Paneer paratha is a great addition to your high-protein diet. You can easily make it at home.
2 cups Whole Wheat flour 2/3 cups Water 1 tsp Ghee
200 gram Paneer 2 tbsp Onion, finely chopped 2 tbsp Coriander, finely chopped 1 Green Chillies, finely chopped 1 tsp Red Chilli Powder
1/2 tsp Salt Ghee or oil for roasting
Take whole wheat flour or atta in a bowl. Pour a small quantity of water and knead. Keep adding water as desired and knead smooth, soft dough. Let it rest for 20 minutes.
Prepare the stuffing by grating paneer into small particles.
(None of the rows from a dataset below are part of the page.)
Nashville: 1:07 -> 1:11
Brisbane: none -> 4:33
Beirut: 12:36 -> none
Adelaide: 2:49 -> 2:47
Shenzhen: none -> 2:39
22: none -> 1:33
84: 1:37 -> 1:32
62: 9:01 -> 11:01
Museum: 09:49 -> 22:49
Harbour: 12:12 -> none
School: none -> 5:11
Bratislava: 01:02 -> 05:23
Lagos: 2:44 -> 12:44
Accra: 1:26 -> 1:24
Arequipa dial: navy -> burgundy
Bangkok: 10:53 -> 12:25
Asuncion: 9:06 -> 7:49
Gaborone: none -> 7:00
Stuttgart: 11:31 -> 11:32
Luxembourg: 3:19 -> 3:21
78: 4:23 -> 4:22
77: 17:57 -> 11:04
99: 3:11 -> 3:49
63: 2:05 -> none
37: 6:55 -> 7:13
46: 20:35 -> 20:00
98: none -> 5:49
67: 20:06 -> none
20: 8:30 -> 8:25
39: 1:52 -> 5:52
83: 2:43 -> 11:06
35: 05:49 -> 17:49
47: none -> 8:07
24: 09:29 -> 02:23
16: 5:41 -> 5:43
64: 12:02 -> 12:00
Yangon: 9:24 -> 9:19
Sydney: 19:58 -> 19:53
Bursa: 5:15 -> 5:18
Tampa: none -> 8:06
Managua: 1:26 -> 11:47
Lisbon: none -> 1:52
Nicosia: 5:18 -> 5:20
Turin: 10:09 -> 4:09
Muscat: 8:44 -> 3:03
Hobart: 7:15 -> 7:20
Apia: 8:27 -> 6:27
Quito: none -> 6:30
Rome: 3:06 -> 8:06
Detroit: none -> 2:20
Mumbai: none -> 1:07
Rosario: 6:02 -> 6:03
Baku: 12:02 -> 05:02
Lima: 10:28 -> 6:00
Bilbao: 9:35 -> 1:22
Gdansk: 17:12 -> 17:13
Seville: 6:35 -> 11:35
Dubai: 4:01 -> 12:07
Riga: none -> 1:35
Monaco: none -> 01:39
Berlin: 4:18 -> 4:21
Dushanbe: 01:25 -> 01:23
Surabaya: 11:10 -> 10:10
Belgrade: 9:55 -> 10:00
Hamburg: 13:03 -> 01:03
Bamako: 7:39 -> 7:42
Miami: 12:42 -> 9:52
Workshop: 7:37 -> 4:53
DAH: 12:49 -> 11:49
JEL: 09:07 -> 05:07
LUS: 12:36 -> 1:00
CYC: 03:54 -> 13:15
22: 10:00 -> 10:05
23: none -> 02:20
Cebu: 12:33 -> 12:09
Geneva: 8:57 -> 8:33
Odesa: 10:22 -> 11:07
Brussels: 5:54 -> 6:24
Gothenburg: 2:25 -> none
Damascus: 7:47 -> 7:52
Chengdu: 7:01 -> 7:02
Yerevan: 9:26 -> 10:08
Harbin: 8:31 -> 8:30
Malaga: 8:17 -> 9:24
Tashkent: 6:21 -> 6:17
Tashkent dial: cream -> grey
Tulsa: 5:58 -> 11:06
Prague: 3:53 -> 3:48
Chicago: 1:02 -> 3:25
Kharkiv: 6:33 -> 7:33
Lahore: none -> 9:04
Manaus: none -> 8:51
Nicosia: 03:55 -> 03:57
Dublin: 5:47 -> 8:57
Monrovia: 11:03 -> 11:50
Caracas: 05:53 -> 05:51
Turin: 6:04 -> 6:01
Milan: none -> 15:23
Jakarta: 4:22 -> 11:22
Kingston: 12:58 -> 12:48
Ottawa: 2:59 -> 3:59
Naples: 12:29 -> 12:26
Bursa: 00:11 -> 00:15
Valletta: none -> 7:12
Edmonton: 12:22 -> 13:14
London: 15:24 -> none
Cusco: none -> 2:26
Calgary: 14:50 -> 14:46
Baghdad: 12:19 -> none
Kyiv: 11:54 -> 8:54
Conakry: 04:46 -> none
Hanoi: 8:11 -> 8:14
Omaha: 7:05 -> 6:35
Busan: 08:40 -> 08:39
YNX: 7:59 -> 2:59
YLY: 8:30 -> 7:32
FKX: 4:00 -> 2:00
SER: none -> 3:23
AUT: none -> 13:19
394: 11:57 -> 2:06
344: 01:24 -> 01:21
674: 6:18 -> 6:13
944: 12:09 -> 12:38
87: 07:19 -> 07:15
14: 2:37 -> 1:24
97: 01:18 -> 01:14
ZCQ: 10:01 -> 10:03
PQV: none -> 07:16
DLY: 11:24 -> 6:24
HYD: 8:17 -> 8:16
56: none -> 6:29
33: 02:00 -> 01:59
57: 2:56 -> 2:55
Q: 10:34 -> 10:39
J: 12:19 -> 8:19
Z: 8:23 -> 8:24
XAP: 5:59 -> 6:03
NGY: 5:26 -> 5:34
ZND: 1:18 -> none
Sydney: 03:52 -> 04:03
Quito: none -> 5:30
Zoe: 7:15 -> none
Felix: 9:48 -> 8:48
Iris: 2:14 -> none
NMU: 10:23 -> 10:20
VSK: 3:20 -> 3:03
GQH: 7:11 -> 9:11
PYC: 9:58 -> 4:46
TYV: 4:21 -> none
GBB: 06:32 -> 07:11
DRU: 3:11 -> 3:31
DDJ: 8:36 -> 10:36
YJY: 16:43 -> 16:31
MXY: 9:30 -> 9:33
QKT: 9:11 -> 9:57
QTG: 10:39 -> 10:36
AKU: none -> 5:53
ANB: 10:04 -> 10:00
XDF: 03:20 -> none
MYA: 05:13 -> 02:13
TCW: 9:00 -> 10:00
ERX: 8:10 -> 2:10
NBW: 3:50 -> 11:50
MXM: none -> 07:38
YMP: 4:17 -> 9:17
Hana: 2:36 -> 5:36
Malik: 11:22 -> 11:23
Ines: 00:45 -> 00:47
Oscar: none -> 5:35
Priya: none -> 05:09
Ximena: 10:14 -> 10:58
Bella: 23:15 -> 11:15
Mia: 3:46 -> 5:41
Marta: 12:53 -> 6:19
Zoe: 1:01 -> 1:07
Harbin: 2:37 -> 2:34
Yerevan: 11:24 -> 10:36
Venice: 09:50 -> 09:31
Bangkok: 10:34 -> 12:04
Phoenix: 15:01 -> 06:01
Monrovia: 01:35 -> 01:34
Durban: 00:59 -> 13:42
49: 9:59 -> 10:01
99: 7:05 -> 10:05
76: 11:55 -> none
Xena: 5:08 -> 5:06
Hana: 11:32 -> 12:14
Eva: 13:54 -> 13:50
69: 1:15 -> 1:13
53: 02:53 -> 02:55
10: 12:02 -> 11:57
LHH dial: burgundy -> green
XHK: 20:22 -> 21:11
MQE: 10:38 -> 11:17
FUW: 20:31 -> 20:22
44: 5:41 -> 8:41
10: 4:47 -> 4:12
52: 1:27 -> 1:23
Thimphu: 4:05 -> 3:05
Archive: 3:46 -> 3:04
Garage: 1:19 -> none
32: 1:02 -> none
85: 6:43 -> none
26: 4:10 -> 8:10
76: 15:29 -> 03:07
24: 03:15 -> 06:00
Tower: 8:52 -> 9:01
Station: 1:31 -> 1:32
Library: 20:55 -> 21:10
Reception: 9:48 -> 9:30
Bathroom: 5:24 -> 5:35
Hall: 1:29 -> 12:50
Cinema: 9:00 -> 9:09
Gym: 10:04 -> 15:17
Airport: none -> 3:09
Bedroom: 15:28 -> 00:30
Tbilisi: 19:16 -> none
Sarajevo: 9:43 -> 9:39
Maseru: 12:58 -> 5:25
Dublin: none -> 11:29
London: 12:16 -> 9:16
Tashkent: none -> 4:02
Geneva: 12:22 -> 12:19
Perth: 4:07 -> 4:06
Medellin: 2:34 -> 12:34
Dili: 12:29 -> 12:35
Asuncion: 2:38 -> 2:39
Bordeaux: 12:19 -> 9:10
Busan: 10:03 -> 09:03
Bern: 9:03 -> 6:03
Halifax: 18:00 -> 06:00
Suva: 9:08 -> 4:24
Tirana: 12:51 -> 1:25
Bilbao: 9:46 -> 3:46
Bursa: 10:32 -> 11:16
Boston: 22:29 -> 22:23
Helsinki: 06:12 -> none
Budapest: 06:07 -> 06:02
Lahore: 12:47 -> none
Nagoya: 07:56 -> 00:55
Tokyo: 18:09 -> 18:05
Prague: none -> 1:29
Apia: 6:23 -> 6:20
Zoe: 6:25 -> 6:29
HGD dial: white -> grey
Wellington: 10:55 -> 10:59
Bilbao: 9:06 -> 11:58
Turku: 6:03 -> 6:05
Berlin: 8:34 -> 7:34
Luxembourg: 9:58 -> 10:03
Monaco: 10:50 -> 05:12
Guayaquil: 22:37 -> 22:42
Add finely chopped green chillies, coriander, onion, and spices. Mix everything well and keep aside. Take a small portion of the dough and roll it out roughly.
Place a spoonful of the paneer filling in the centre and seal it from all sides. Flatten and roll out again. Use dry flour as required during the process. Make as many parathas as you need with this process. Once you get a half-inch thick paratha, heat the tawa. Transfer the paratha onto the tawa and let it cook on one side.
Flip it and cook on the other side. Press gently with a spatula so that it roasts properly. Apply some more ghee on the top side before flipping again. Once the paratha is cooked properly on both sides and turns brown, take it off the flame. Serve with dahi, or chutney!